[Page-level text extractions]
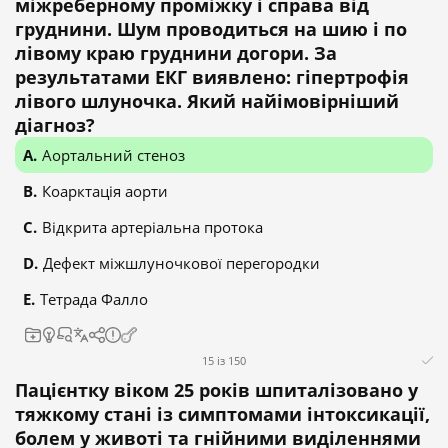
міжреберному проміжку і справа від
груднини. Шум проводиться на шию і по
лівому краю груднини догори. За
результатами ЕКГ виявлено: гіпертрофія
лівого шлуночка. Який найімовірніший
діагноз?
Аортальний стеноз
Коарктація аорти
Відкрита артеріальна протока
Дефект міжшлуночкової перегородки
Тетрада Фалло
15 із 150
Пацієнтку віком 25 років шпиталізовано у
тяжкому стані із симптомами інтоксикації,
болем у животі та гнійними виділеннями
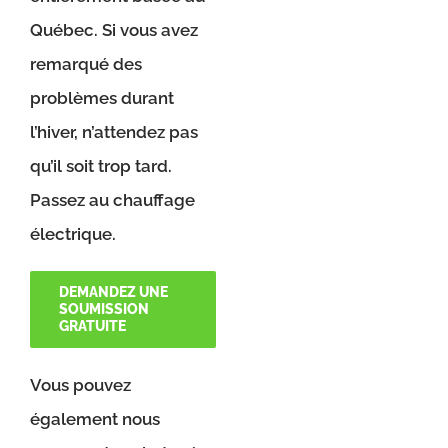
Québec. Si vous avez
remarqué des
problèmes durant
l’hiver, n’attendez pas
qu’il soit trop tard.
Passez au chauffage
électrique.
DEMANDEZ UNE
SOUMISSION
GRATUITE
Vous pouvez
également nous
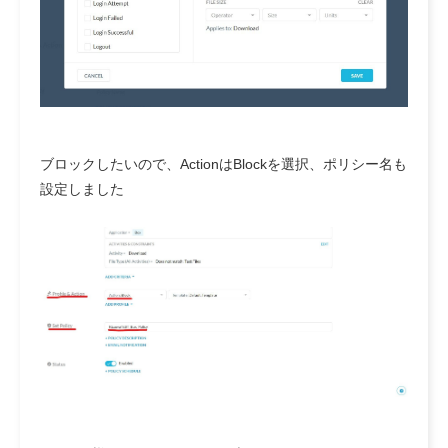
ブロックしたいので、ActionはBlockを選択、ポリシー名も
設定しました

==

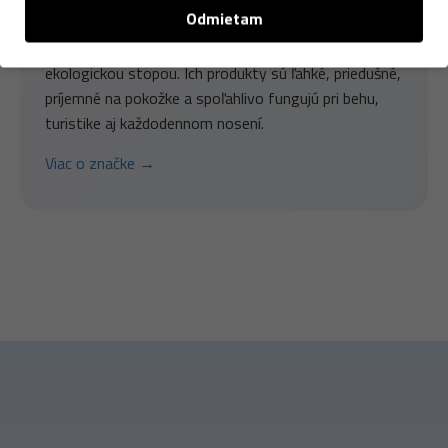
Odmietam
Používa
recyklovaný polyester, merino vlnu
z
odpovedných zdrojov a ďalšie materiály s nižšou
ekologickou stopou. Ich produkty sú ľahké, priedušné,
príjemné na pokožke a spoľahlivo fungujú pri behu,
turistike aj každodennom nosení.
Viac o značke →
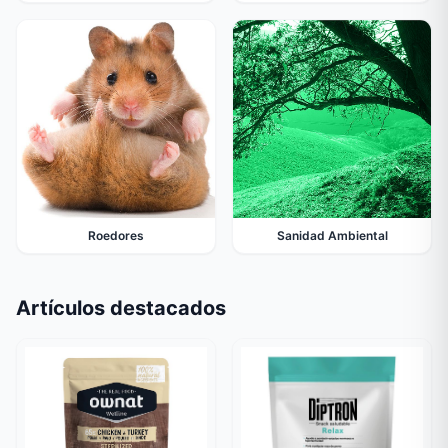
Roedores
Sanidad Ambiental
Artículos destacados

...

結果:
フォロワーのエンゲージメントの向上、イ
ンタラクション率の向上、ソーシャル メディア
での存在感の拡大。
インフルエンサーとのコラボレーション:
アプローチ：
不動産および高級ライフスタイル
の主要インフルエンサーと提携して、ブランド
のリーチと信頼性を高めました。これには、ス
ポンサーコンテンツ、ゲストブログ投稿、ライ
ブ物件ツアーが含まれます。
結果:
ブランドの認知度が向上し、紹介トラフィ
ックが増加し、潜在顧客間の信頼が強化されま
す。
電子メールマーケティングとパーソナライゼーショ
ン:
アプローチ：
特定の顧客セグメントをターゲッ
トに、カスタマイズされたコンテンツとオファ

The problem: Among the records, find every line with the word "груднини" and copy it.

Output below:
груднини. Шум проводиться на шию і по
лівому краю груднини догори. За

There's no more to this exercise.